HIGHLIGHTS
• Incidents of heavy rain highlight the vulnerability of Gaza’s population, many of whom reside in tents and were immediately exposed to risk of flooding with the onset of winter weather, highlighting the urgent need for expanded access to bring in more food aid, winterization supplies and shelter materials.
• Six weeks into the ceasefire, WFP has delivered more than 40,000 mt of food in Gaza and is gradually increasing to 75 percent of full rations – two food parcels and one wheat flour bag per household. So far in November, WFP reached 30 percent of its monthly target of 1.6 million people (320,000 households) in Gaza.
• The reopening of the Erez West (Zikim) crossing and access gains at Ashdod Port have slightly improved aid flows to northern Gaza, but major bottlenecks, including de-prioritization of humanitarian cargo, low offloading rates, scanning capacity, and suspended corridors continue to restrict overall humanitarian throughput.

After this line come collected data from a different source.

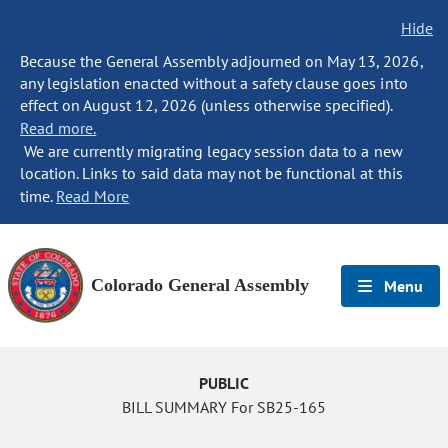
Hide
Because the General Assembly adjourned on May 13, 2026,
any legislation enacted without a safety clause goes into
effect on August 12, 2026 (unless otherwise specified).
Read more.
We are currently migrating legacy session data to a new
location. Links to said data may not be functional at this
time.
Read More
Colorado General Assembly
Menu
PUBLIC
BILL SUMMARY For SB25-165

• Expanded, reliable humanitarian access routes remain critical. WFP has the food, systems, and staff ready to operate at full scale, if access maintains, to reach up to 1.6 million people with the food and cash support they urgently need.
SITUATION UPDATE
• The reopening of the Erez West (Zikim) crossing on 12 November, following a two-month closure, has brought modest improvements to cargo movements, with WFP’s uplift operations resuming on 15 November and restoring direct deliveries to northern populations for the first time since its closure. However, access to northern Gaza and areas east of the Yellow Line remains severely constrained. In the south, the use of Salah ad-Din Road remains unauthorized, limiting scale-up, while key relief items continue to face delays or non-approval.
• Significant shortages of shelter and winterization materials, electricity and essential goods persist, leaving large segments of the population in acute need despite slightly increased inflows under the ceasefire. Heavy rains and widespread flooding over the past week have further worsened conditions, damaging shelters, disrupting distributions, contaminating water sources and heightening health and protection risks for already vulnerable communities.